**Prompt:** Each line that contains the string "フレスポくぼてんタウン" counts once; report how many such lines appear in the data, as a number only.

[Page-level text extractions]
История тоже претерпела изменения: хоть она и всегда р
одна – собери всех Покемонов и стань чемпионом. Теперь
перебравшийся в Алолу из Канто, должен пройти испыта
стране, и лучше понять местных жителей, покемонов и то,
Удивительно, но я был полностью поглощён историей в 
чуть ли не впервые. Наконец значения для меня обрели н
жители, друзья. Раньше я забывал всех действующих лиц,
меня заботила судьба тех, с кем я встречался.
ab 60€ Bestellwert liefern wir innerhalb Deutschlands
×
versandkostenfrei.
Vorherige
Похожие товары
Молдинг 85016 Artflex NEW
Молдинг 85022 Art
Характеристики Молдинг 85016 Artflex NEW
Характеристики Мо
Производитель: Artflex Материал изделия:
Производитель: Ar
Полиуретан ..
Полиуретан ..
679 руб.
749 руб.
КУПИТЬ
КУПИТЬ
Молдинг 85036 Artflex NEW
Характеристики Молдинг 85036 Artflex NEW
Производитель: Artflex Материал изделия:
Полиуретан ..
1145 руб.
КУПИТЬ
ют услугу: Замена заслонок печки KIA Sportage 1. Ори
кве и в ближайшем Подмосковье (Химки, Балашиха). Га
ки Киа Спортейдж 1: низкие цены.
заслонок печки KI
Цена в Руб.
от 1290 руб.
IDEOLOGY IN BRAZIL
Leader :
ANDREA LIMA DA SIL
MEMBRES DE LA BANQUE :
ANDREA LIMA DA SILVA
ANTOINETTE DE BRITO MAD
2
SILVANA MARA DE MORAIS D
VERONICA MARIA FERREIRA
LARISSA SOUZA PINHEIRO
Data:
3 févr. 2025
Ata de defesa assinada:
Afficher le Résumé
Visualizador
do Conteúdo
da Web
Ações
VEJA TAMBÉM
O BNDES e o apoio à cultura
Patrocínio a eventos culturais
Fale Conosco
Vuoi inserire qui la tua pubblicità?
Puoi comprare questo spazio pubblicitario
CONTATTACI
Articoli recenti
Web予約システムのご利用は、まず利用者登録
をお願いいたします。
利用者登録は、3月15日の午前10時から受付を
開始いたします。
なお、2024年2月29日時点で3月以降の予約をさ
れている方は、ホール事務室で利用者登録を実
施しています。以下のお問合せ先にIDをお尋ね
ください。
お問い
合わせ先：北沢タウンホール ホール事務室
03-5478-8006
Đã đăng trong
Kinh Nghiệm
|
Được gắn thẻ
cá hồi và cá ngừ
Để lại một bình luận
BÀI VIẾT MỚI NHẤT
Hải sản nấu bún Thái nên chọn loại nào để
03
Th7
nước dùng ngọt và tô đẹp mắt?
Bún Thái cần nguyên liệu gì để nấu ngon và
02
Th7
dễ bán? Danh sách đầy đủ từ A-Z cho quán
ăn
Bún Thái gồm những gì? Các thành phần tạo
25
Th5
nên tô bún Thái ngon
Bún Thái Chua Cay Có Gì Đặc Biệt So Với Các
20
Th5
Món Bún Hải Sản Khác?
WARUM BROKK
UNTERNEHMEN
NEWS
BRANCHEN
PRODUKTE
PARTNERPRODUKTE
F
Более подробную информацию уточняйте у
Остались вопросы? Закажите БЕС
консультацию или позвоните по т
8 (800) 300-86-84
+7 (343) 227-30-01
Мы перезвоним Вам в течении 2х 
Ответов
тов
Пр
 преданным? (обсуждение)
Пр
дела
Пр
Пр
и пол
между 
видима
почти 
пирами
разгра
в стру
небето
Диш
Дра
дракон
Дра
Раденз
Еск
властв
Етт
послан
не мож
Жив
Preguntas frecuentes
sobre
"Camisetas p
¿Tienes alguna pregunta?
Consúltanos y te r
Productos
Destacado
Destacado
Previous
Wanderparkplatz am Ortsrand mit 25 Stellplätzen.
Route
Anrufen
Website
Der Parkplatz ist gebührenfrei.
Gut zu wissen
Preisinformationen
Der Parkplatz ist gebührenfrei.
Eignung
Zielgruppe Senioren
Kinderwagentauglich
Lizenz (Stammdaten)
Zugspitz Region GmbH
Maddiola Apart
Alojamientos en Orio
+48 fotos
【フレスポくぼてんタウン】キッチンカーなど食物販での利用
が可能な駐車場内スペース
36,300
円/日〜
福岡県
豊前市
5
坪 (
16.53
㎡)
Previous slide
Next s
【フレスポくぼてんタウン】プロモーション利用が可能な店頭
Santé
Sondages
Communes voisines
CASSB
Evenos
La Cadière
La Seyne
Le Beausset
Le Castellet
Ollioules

**Answer box:** 2